> [Description of the task]: Count up the lines below containing the word "fixed", and give the result with no other words.

[Opening Supplied data section]

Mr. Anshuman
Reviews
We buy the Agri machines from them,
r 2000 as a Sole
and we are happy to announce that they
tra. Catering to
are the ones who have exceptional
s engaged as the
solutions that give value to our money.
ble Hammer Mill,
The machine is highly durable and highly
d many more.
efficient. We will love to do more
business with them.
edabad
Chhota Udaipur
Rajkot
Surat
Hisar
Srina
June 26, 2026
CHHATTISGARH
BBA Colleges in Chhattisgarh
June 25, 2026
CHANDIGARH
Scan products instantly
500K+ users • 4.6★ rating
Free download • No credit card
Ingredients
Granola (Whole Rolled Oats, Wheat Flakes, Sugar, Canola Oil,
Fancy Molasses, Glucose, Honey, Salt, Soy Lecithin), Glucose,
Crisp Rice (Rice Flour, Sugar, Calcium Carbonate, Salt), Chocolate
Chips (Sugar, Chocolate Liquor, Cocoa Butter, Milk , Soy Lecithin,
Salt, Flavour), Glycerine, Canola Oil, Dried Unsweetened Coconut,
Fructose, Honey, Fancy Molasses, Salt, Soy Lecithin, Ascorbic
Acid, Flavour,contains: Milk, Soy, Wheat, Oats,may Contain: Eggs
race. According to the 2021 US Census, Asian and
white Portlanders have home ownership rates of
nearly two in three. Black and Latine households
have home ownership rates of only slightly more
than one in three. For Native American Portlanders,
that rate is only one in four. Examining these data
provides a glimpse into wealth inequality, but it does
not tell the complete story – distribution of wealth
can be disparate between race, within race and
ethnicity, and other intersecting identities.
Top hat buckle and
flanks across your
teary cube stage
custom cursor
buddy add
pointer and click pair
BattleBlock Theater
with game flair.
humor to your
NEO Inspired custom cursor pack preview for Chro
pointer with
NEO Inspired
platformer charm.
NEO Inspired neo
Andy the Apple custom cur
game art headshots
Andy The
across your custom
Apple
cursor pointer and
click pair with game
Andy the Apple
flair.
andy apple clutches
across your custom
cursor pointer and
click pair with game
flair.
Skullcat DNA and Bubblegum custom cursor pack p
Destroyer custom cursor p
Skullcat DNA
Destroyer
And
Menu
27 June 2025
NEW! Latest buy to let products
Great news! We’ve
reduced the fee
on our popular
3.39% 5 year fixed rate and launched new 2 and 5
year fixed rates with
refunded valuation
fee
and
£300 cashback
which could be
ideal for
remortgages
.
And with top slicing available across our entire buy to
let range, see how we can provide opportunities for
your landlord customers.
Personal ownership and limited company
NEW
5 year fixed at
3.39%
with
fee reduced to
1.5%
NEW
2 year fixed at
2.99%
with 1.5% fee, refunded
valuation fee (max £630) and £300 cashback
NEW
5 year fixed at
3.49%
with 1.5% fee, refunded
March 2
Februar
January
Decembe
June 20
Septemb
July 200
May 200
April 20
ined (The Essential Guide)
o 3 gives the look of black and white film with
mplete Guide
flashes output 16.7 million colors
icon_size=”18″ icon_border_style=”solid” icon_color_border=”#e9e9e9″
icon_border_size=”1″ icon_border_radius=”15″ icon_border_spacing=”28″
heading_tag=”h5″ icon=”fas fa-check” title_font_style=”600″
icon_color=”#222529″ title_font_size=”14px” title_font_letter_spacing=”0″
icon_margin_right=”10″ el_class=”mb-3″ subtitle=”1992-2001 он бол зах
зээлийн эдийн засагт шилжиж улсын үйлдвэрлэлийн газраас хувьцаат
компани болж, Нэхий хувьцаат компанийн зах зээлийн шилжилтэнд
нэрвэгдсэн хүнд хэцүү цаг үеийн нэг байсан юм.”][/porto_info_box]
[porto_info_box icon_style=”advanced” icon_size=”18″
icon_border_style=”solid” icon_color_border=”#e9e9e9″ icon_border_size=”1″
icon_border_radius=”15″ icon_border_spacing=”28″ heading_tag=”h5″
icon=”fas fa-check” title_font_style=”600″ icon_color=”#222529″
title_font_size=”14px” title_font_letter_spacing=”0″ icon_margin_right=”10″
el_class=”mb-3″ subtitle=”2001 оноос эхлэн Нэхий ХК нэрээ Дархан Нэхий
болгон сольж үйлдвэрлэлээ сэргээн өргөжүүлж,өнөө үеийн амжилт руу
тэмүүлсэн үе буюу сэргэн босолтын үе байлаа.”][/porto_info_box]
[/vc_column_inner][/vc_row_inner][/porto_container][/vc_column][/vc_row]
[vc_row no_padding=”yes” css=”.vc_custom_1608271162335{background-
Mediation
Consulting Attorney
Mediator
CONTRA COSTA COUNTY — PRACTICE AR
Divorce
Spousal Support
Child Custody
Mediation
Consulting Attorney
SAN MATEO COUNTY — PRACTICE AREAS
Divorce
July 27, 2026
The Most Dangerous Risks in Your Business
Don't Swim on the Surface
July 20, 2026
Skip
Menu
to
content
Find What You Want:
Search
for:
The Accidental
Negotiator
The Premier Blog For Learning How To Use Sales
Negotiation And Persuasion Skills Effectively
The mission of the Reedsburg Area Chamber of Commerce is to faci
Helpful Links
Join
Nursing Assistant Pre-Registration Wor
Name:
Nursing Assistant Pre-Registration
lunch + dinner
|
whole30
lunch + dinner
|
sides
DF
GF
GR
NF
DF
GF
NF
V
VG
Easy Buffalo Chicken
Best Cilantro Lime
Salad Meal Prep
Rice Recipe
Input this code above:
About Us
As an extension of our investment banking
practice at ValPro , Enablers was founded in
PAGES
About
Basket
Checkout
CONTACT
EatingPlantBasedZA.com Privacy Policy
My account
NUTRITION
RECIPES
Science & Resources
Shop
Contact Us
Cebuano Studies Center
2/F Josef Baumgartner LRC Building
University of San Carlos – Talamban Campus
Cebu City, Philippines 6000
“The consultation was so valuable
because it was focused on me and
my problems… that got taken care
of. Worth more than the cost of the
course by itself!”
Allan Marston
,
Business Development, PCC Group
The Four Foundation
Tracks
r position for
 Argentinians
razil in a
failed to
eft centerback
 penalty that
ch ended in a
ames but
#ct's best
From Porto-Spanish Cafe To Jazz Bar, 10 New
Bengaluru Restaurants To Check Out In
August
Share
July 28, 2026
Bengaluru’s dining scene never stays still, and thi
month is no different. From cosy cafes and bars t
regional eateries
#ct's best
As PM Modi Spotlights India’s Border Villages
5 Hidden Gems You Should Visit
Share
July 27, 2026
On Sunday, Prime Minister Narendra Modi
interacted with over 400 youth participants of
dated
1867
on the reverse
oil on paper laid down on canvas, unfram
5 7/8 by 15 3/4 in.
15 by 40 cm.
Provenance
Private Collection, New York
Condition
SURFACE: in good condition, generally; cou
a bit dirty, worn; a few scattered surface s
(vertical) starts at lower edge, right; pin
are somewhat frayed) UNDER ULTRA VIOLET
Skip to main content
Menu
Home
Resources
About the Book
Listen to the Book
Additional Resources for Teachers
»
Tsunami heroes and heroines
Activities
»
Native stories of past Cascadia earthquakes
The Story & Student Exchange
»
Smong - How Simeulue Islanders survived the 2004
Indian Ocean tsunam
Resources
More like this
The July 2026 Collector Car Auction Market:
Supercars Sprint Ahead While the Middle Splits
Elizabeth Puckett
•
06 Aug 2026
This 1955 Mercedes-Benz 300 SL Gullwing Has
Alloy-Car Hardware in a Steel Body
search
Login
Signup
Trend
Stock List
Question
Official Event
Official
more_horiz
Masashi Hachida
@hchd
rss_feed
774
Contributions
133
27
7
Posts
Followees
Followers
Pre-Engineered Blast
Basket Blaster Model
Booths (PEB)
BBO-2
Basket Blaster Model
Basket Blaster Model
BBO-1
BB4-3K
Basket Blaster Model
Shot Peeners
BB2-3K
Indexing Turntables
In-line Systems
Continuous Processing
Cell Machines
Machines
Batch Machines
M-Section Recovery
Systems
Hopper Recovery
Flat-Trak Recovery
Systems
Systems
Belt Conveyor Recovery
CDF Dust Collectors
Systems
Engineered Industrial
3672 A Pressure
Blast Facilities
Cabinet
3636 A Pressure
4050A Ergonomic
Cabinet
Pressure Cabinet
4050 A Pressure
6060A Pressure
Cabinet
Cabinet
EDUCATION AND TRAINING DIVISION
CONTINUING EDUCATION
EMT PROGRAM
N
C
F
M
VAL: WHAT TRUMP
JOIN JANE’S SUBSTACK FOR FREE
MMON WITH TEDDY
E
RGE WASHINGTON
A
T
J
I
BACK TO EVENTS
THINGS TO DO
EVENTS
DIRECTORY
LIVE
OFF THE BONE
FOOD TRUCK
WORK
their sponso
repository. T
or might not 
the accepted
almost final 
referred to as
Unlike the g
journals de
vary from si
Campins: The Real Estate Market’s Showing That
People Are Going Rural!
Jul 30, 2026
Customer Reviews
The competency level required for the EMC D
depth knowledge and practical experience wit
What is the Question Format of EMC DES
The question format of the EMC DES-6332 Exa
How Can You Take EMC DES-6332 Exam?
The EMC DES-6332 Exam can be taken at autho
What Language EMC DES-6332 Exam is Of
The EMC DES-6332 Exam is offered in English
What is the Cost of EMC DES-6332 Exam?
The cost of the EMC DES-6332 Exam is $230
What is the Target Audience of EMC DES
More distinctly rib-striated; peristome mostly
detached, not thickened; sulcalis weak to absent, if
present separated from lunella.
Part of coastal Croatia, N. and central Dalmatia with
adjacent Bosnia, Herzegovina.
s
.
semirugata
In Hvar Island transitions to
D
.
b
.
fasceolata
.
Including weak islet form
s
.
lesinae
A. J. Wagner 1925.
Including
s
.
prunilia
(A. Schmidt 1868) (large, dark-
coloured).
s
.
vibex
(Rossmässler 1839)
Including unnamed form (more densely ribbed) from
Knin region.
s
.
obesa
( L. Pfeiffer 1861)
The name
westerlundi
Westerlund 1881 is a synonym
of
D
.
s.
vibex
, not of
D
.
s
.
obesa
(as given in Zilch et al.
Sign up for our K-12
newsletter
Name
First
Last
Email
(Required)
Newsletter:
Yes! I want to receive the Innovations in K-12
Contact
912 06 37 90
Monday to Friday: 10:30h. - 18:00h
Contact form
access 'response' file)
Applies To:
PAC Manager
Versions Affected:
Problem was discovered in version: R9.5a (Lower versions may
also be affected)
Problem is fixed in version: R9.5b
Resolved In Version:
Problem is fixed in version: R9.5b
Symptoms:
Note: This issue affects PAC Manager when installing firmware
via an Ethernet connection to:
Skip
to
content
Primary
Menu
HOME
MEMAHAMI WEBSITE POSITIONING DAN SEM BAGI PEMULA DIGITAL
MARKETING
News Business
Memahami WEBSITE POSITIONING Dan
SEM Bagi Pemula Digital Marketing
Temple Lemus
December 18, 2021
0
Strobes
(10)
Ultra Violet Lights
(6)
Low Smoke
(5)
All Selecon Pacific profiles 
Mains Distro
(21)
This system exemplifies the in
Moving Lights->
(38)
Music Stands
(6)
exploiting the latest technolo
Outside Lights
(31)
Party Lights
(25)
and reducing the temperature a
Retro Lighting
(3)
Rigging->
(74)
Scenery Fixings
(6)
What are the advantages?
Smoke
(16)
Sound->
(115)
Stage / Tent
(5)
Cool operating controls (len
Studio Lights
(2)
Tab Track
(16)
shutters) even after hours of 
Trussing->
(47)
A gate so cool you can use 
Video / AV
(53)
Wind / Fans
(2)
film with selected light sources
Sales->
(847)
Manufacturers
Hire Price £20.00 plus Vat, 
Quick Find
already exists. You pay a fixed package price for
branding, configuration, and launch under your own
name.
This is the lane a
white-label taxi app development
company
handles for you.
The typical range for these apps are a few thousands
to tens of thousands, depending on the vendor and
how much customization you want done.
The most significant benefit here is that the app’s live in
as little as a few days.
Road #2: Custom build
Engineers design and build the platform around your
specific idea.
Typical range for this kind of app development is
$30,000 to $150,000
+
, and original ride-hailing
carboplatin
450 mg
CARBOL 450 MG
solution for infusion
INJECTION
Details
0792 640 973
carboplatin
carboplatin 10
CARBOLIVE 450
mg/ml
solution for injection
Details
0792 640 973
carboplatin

[Closing Supplied data section]

> [Response to the task]: 8